Wellington Mayor Tory Whanau put out a statement today saying:
I was elected as Mayor on the platform of transformational change, where I can make a difference, represent a different type of politics and of course, represent different communities.
I am not a career politician, and leadership positions in public office are not built for regular people who may have struggles with addiction, mental ill health, or any other illness that has stigma attached. We have seen this play out with career ending moments from politicians across the political spectrum in recent times.
I did not engage in any sexual activity as alleged, but I do have a problem with alcohol. After an incident where I was drunk in public, which to my great embarrassment and shame seems to have been recorded, I sought counsel from my friends, family and colleagues and have since sought professional help.
I am a flawed person, but I care deeply about this city. I will continue to represent the hopes and aspirations of my local community and I will do so with the compassion and care of those around me and with the professional help required.

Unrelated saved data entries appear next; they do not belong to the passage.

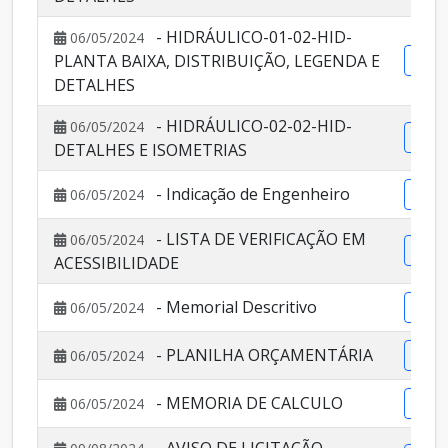
- HIDRÁULICO-01-02-HID-
06/05/2024
PLANTA BAIXA, DISTRIBUIÇÃO, LEGENDA E
Vis
DETALHES
- HIDRÁULICO-02-02-HID-
06/05/2024
Vis
DETALHES E ISOMETRIAS
- Indicação de Engenheiro
06/05/2024
Vis
- LISTA DE VERIFICAÇÃO EM
06/05/2024
Vis
ACESSIBILIDADE
- Memorial Descritivo
06/05/2024
Vis
- PLANILHA ORÇAMENTÁRIA
06/05/2024
Vis
- MEMORIA DE CALCULO
06/05/2024
Vis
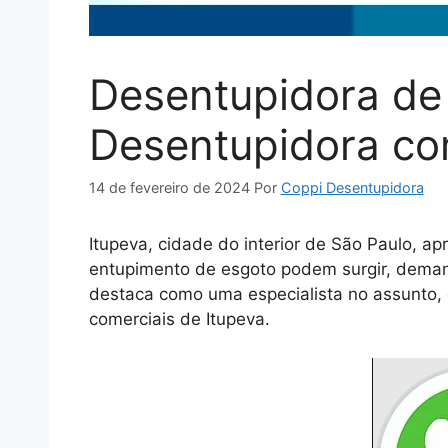
Desentupidora de 
Desentupidora co
14 de fevereiro de 2024
Por
Coppi Desentupidora
Itupeva, cidade do interior de São Paulo, 
entupimento de esgoto podem surgir, deman
destaca como uma especialista no assunto, 
comerciais de Itupeva.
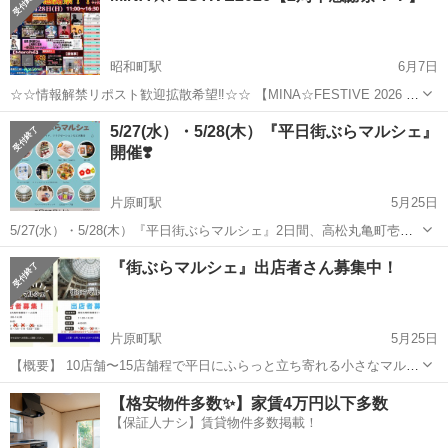
昭和町駅
6月7日
☆☆情報解禁リポスト歓迎拡散希望‼️☆☆ 【MINA☆FESTIVE 2026 2
周年感謝祭💐】 皆様のおかげでMINA☆FESTIVEは2周年を 迎えるこ
香川
高松市
昭和町駅
地域/お祭り
感謝祭
5/27(水）・5/28(木）『平日街ぶらマルシェ』
とができました‼️🙇‍♂️ 音楽・パフォーマンス・マルシェなど盛り...
開催❣️
片原町駅
5月25日
5/27(水）・5/28(木）『平日街ぶらマルシェ』2日間、高松丸亀町壱番
街ドーム広場にて開催します✨ 素敵なハンドメイド作家さんが集結
香川
高松市
片原町駅
地域/お祭り
マルシェ
『街ぶらマルシェ』出店者さん募集中！
し、世界に一つだけの作品を販売します。 27日は… 布小物やアクセサ
リー、チョークア...
片原町駅
5月25日
【概要】 10店舗〜15店舗程で平日にふらっと立ち寄れる小さなマルシ
ェを開催しております。 毎月4回〜5回定期的に開催。 フード、ワーク
香川
高松市
片原町駅
地域/お祭り
マルシェ
【格安物件多数✨】家賃4万円以下多数
ショップ、雑貨、ハンドメイド、アパレル、物販、リラクゼーショ
【保証人ナシ】賃貸物件多数掲載！
ン、占いなどなんでもO...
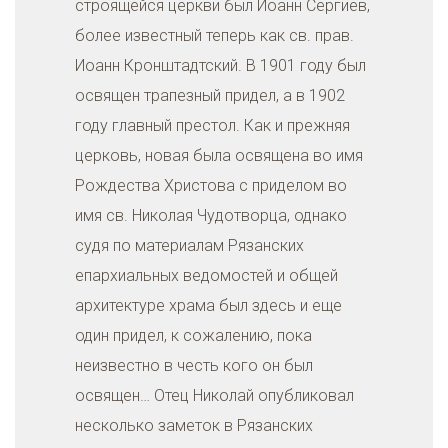
строящейся церкви был Иоанн Сергиев,
более известный теперь как св. прав.
Иоанн Кронштадтский. В 1901 году был
освящен трапезный придел, а в 1902
году главный престол. Как и прежняя
церковь, новая была освящена во имя
Рождества Христова с приделом во
имя св. Николая Чудотворца, однако
судя по материалам Рязанских
епархиальных ведомостей и общей
архитектуре храма был здесь и еще
один придел, к сожалению, пока
неизвестно в честь кого он был
освящен… Отец Николай опубликовал
несколько заметок в Рязанских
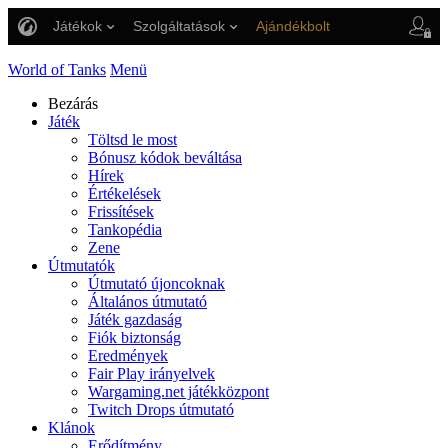
Játékok
Szolgáltatások
Ajándékbolt
Ügyfélszolgálat
World of Tanks
Menü
Bezárás
Játék
Töltsd le most
Bónusz kódok beváltása
Hírek
Értékelések
Frissítések
Tankopédia
Zene
Útmutatók
Útmutató újoncoknak
Általános útmutató
Játék gazdaság
Fiók biztonság
Eredmények
Fair Play irányelvek
Wargaming.net játékközpont
Twitch Drops útmutató
Klánok
Erődítmény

I would like to say to others struggling with alcohol issues that you can seek help and still commit to your passions, work, family, friends in a way that is meaningful. We are complex, layered people and deserving of love.
I would appreciate respect and care from the media whilst navigating this period of sobriety and professional support.
In July Tory Whanau was accused of being drunk, walking out without paying and saying “Don't you know who I am”. She “strenuously” denied she was drunk or behaved badly.
Now she has said she does have a problem with alcohol, but only after media approached her regarding a video of allegedly drunken antics, and asked her extremely direct questions. Rather than answer the questions, she has done a press release.
National List MP Aaron Gilmore was forced out of Parliament over alleged behaviour with alcohol that was far less serious that what is alleged here.
The Mayor recently supported a Code of Conduct complaint against a third of her own Council. Of interest the Code states:
Members should not place themselves in situations where their honesty and integrity may be questioned, should not behave improperly and should on all occasions avoid the appearance of such behaviour.
Should a Councillor lodge a code complaint against the Mayor? I don't think they should as I hate code of conduct complaints, but she has not been shy to use them herself.
Of course there is no mechanism to make a Mayor resign. The Council can't sack a Mayor, and the Minister can't sack them (only an entire Council).
Only 23 months until the next local elections!